Back in May 2021 I posted “What is it with Six-Wheel Trucks on Passenger Cars?” I have solved the problem.
My trackwork was not the issue (though I did tweak some things), it was with the nature of the Walthers Heavyweight passenger cars. To cut to the chase. They are supposed to operate on a 24-inch radius, they do not, or at least they all do not.
I was having trouble operating them on a 32-inch radius, a 30-inch radius, and a 28-inch radius. You can see the steps I took to try and solve this problem in the previous post along with a lot of good suggestions. However, I kept having trouble.
I thought if these cars are advertised to run on 24-inch radius, then let me test each of them on set track of that radius. Much to my surprise I found that the coaches all worked fine, as too the baggage cars, the RPOs, the diner, and some of the sleepers. The problem cars were the observation car, the solarium car, and one of the sleepers. When I compared them closely, turning them upside down, I noticed that the coaches all had notches in the center sill allowing for the truck to swing more. And all the non-problem cars had trucks that could easily swing out more than the problem cars.
I checked this forum and several other train forums and saw several people mentioning the need to trim the center sill.
I decided to experiment with the solarium car and trimmed back the center sill on both ends to allow the truck to swing out more. That solved about 80 percent of the problem. I then added 1 oz of weight to the back to solarium, now it runs forward and backwards 100 percent of the time. I did the same thing to the observation car, and voila, it now runs like a charm. The sleeper car started to work fine as soon as I trimmed the center sill back, no added weight was necessary.
You only notice the trimmed center sill if you turn the car over or watch it very closely if it is going by slowly. Hardly a sacrifice in accuracy for getting reliably running.
Now I can backup my whole passenger train on the wye and then go forward without any derailments. I still have to go slow when doing this, but then I believe a real train would also go slow doing this maneuver.
What else did I learn? No matter how careful I was placing the Rapido Uncouplers, I now find that I need to add many more. I am simply not going to do this. The Rapido Uncouplers I have in place handle about 60 percent of my passenger car uncoupling needs, especially, in hard-to-reach places. I am just going to use my fingers until I find something that works as well as a skewer does on freight cars. Too bad the Rix magnet uncouple is not wide enough.

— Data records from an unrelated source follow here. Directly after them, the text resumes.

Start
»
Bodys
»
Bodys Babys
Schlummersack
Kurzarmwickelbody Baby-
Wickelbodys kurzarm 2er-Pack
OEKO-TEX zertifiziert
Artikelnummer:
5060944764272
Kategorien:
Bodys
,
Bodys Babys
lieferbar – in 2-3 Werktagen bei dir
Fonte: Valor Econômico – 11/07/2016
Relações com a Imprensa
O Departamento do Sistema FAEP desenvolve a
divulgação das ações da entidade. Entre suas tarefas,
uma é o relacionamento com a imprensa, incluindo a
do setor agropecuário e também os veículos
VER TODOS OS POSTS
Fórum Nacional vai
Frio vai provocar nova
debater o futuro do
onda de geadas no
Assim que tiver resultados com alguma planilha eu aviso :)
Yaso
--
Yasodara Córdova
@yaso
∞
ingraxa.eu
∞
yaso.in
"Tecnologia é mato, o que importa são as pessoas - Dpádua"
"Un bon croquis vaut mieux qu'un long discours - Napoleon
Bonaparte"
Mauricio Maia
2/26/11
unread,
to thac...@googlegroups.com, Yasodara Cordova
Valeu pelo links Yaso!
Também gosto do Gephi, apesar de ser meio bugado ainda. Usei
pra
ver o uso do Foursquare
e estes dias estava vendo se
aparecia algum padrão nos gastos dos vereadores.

I welcome your suggestions.
I also learned that even on a small layout, it can be fun switching passenger cars. For example, I have the Chippewa pick up the diner car in Green Bay on its way to Ontonagon. After turning the train on the why, I have the diner car dropped off again so it can be restocked on the commissary track. I do a similar operation with the RPO or express refrigerator cars. It is sure a lot more fun when I am not fighting constant derailments.
Yes, things are better without derailments. I have a set of Rivarossi passenger cars rated for 18 inch curves. I found out that they don't work on 17 3/4 curves. Yes, I tore up that track an relaid it.

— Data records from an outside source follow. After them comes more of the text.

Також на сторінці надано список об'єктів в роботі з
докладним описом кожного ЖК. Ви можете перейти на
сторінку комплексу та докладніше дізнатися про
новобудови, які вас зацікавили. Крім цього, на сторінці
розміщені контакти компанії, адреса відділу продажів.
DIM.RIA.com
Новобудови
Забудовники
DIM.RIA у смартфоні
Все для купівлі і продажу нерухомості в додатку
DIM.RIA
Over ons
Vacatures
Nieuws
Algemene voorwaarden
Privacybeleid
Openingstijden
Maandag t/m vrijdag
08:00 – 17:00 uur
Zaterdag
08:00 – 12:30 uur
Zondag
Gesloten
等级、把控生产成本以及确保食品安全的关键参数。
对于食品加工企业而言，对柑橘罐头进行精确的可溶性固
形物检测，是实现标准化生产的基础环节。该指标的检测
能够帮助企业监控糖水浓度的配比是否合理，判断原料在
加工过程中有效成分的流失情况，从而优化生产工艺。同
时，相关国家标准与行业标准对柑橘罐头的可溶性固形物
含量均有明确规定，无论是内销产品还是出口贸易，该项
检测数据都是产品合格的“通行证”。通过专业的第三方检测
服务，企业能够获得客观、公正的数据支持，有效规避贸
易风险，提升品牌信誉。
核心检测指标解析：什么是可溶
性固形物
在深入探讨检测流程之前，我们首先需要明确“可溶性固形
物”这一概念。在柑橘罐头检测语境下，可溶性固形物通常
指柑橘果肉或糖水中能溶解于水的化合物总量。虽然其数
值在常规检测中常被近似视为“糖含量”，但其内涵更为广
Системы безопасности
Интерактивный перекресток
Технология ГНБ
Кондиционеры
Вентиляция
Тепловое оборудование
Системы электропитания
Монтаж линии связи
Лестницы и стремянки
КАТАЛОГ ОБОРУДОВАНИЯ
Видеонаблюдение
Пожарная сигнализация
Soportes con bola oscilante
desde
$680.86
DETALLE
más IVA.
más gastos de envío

I've usually found that just being a total fussbudget about perfect trackwork is the best policy, but making sure those long passenger cars work as advertised is important, too.
It takes an iron man to play with a toy iron horse.
Mystifying, and analysis-defying, problems with reliable running is the Great Bane in our hobby. There's a steep learning curve the first few months, followed by a more gradual and grinding gradient for the one-offs that inevitably follow from year-to-year....thereafter. Ever after.
Amen.
I'm glad you solved it. It builds character in our hobby.
I have had more problems with the Walthers lightweights although that could be simply because I have more of them. I have sworn off ever buying Walthers passenger cars for that reason. There is simply no excuse for putting out premium priced RTR cars that the modeler has to fix before they are useable.
I am going to check to see if the center sill is the problem on the lightweights as well. I also don't care about the appearance of the underside of any rolling stock. The most important thing with any piece of equipment is operational reliability.